RED WORKS photography

Red Works is a dynamic photography company empowering contemporary Indigenous lifestyles and cultures through photographic essays, features, and portraits. Red Works specializes in natural light portraiture and headshots sessions + event and concert photography. Red Works also provides image licensing, workshops, presentations + print products.

Nadya K.

Nadya Kwandibens is Anishinaabe/ Ojibwe from the Animakee Wa Zhing First Nation (formerly Northwest Angle #37) in northwestern Ontario.

In October 2008, she founded Red Works and in the same year began photographing a series entitled Concrete Indians. Since then Nadya has travelled extensively, photographing people and events throughout Canada and U.S.A. She has worked for numerous groups and organizations including the: National Aboriginal Achievement Foundation, First Nations Health Authority, Association for Native Development in the Performing Arts, Full Circle First Nations Performance, Miziwe Biik Development Corp., imagineNATIVE Film + Media Arts Festival, Native Earth Performing Arts, Centre for Indigenous Theatre, Kaha:wi Dance Theatre; and several individual artists, actors, musicians and role models.

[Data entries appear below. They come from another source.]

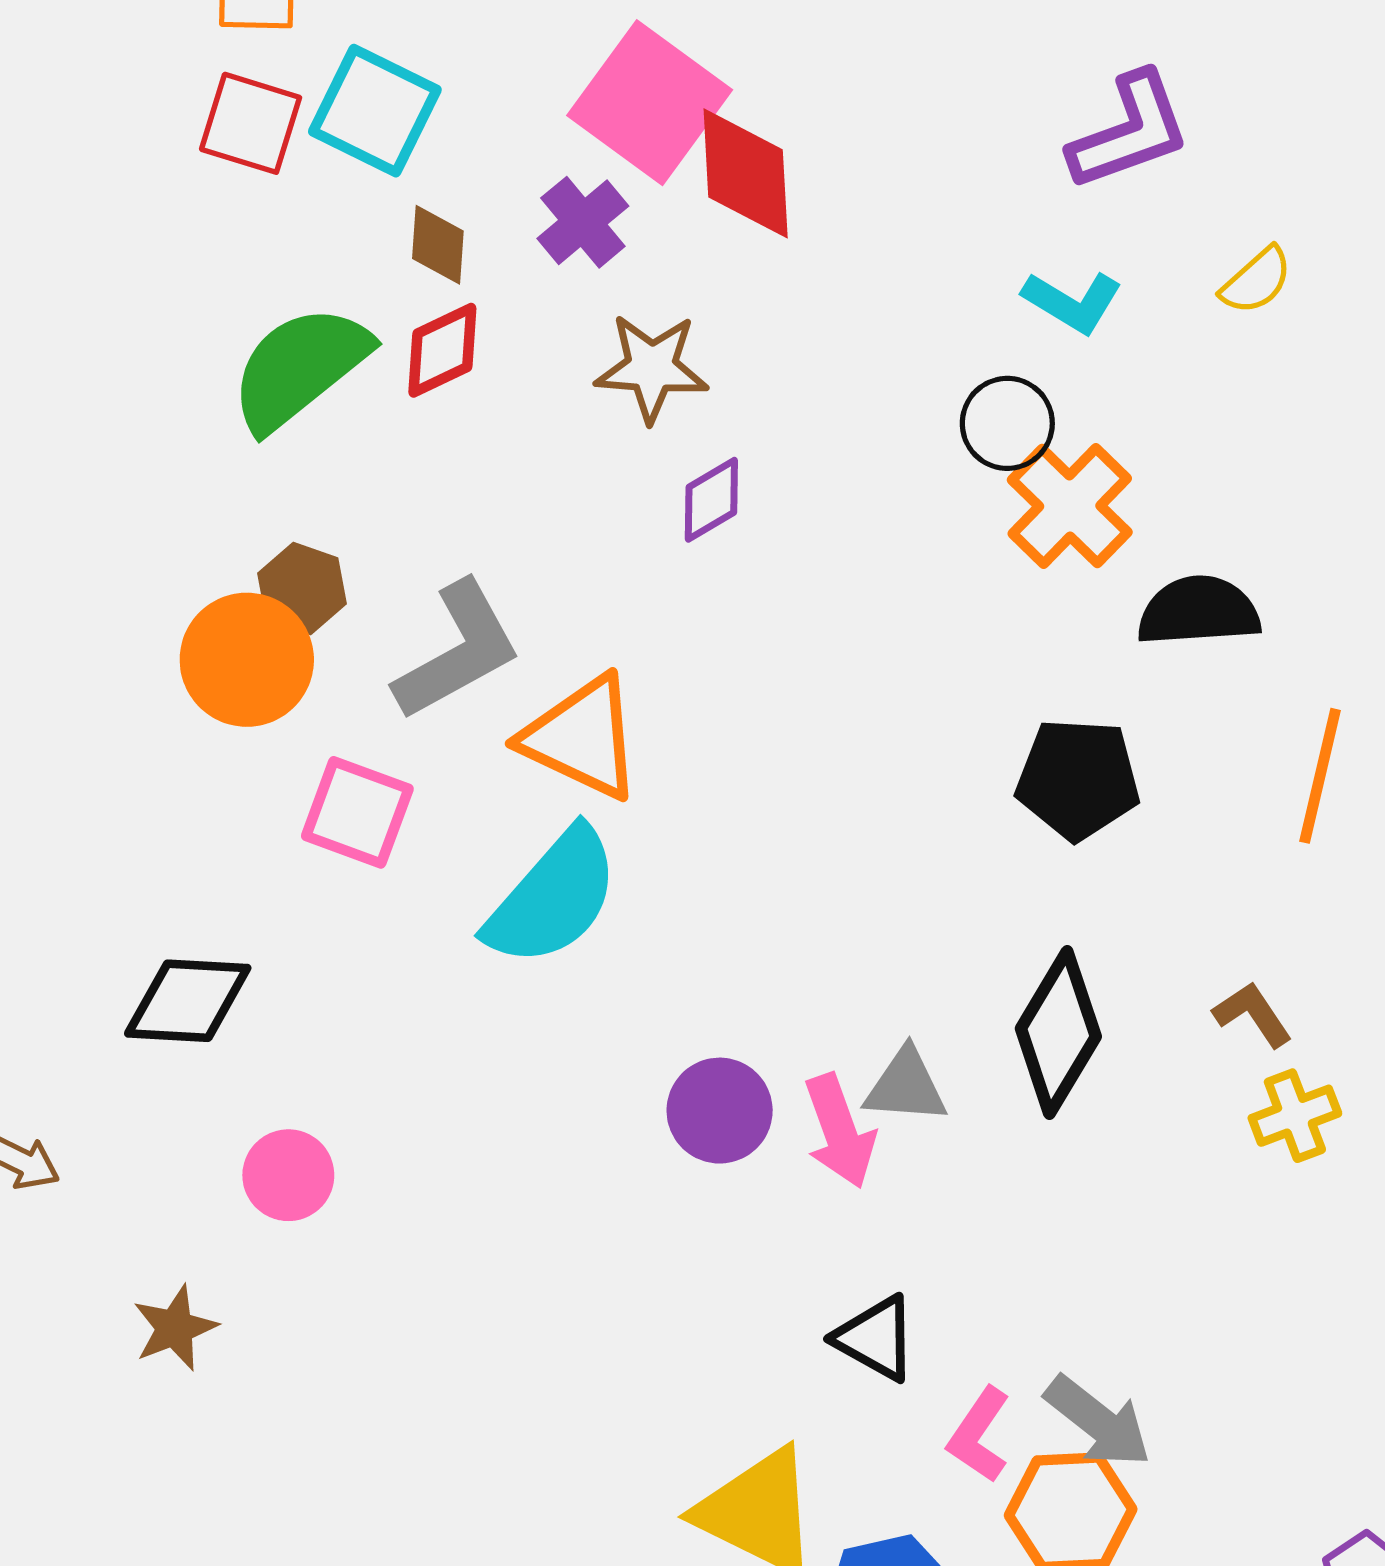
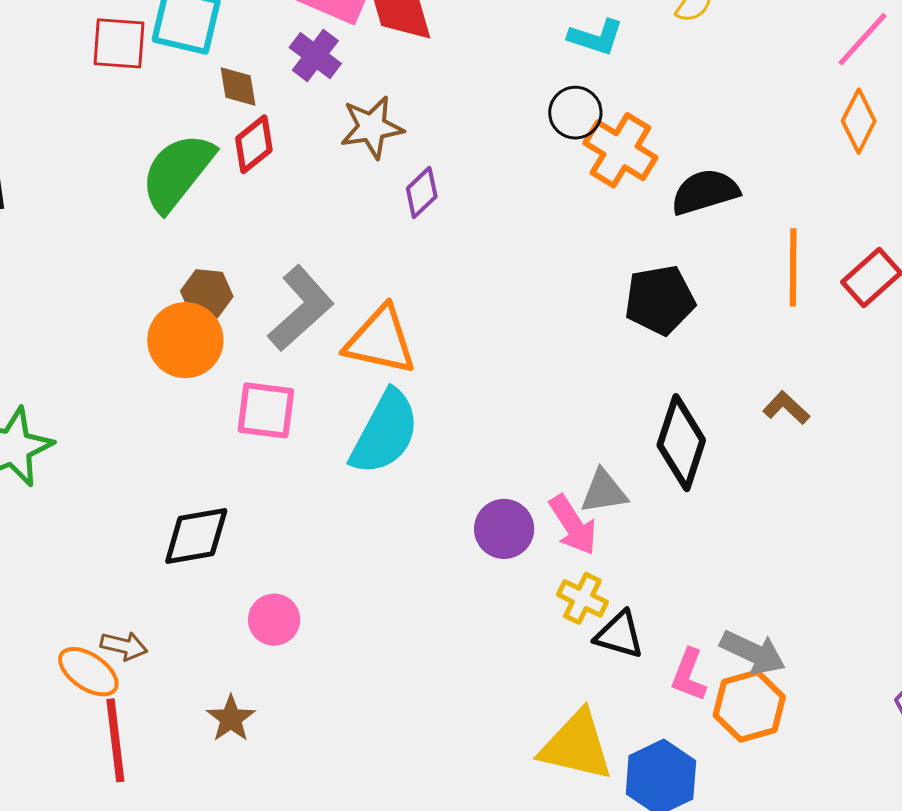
yellow cross: (1295, 1116) -> (582, 598), moved, turned -30

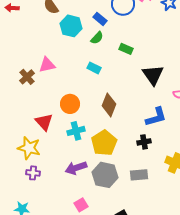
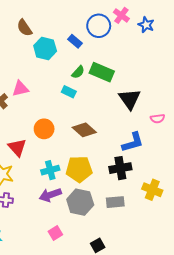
green semicircle: (97, 38) -> (78, 72), moved
green rectangle: (126, 49) -> (102, 72), size x1.6
brown diamond: (109, 105) -> (84, 130), turned -70
cyan cross: (76, 131) -> (50, 170), moved
black cross: (144, 142) -> (120, 168), size x1.5
yellow pentagon: (104, 143) -> (79, 169), turned 30

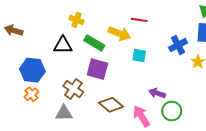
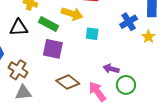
brown cross: (73, 89) -> (18, 70), moved

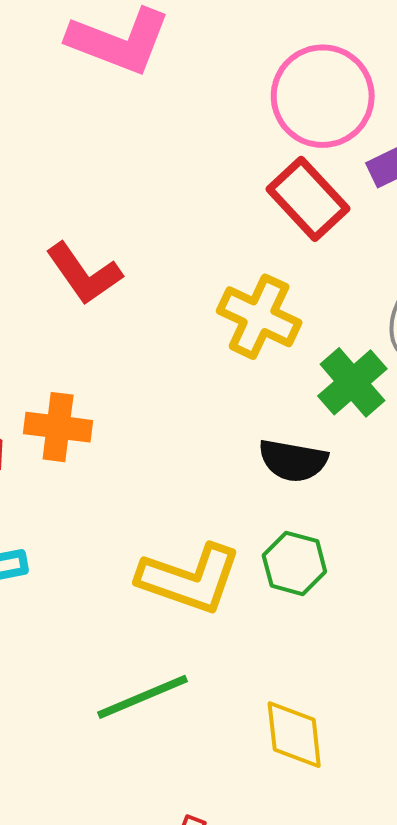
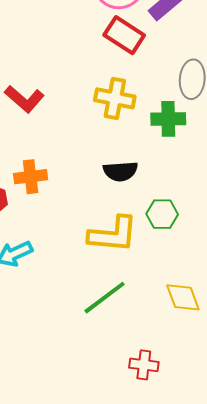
green cross: (352, 382) -> (168, 119), turned -36
black semicircle: (293, 461) -> (120, 171), moved

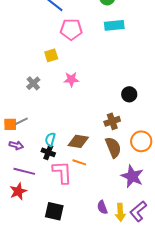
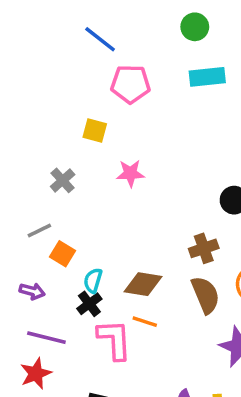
yellow square: (51, 55) -> (95, 130), turned 32
gray line: (21, 121) -> (39, 231), moved
orange square: (10, 124) -> (63, 254), moved, turned 32
black cross: (48, 152) -> (89, 304), turned 32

Her photographic work is featured in numerous publications, websites, and media including CBC’s 8th Fire documentary series. Nadya was an invited artist-in-residence for the Native American Indigenous Cinema & Arts online exhibition, and has exhibited in group and solo shows in: Toronto, Thunder Bay, and Aurora ON, Edmonton and Calgary AB, Seattle WA, Cleveland OH, Boulder CO, St. Charles, Chicago, Aurora and Evanston IL, and Vancouver BC.

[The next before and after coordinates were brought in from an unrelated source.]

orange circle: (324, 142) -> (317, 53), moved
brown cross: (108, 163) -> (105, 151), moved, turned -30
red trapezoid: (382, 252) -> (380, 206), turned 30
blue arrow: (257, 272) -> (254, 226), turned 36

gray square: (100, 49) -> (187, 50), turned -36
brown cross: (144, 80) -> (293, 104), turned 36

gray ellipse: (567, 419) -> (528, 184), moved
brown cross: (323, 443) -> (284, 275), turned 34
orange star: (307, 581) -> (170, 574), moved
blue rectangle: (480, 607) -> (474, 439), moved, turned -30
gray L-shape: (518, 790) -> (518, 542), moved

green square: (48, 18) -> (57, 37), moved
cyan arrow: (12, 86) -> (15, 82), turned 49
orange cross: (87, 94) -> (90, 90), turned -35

Nadya has travelled extensively for event coverage and portraiture sessions across the country, and continues to photograph new works for two series Concrete Indians and emergence. In addition to commissioned works, Nadya is also available for photography workshops and presentations for youth, universities, and community groups. She currently resides in Northwestern Ontario.

Vision Statement

We, as Indigenous people, are often portrayed in history books as Nations once great; in museums as Nations frozen stoic; in the media as Nations forever troubled. These images can be despairing; however, my goal seeks to steer the positive course. If our history is a shadow, let this moment serve as light. We are musicians, lawyers, doctors, mothers and sons. We are activists, scholars, dreamers, fathers and daughters. Let us claim ourselves now and see that we are, and will always be great, thriving, balanced civilizations capable of carrying ourselves into that bright new day.